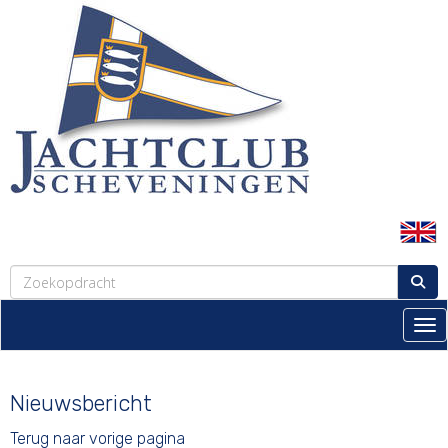
Tog
Nieuwsbericht
Terug naar vorige pagina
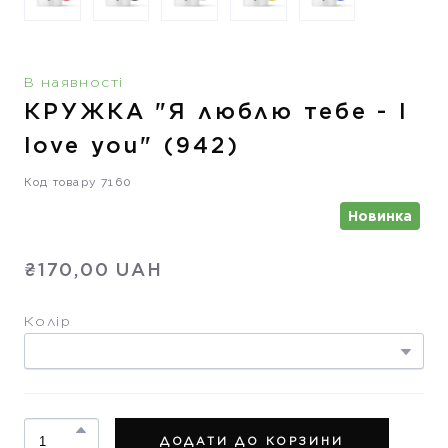
В наявності
КРУЖКА "Я люблю тебе - I
love you"
(942)
Код товару 7160
Новинка
₴170,00 UAH
Колір
ДОДАТИ ДО КОРЗИНИ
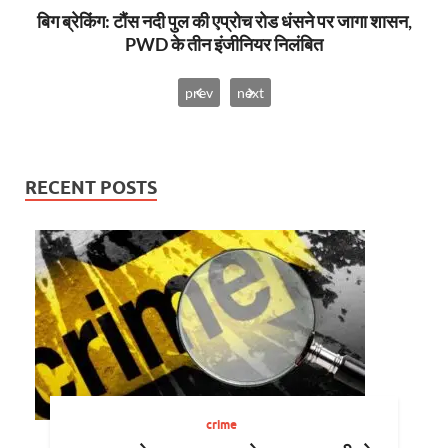
ी
बिग ब्रेकिंग: टौंस नदी पुल की एप्रोच रोड धंसने पर जागा शासन,
अप
ी
PWD के तीन इंजीनियर निलंबित
prev
next
RECENT POSTS
crime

Your goal
Skipping any pictures, copy the entries exactly as they appear.

Solution to this problem
Tog
Nieuwsbericht
Terug naar vorige pagina
В наявності
КРУЖКА "Я люблю тебе - I
love you"
(942)
Код товару 7160
Новинка
₴170,00 UAH
Колір
ДОДАТИ ДО КОРЗИНИ
ी
बिग ब्रेकिंग: टौंस नदी पुल की एप्रोच रोड धंसने पर जागा शासन,
अप
ी
PWD के तीन इंजीनियर निलंबित
prev
next
RECENT POSTS
crime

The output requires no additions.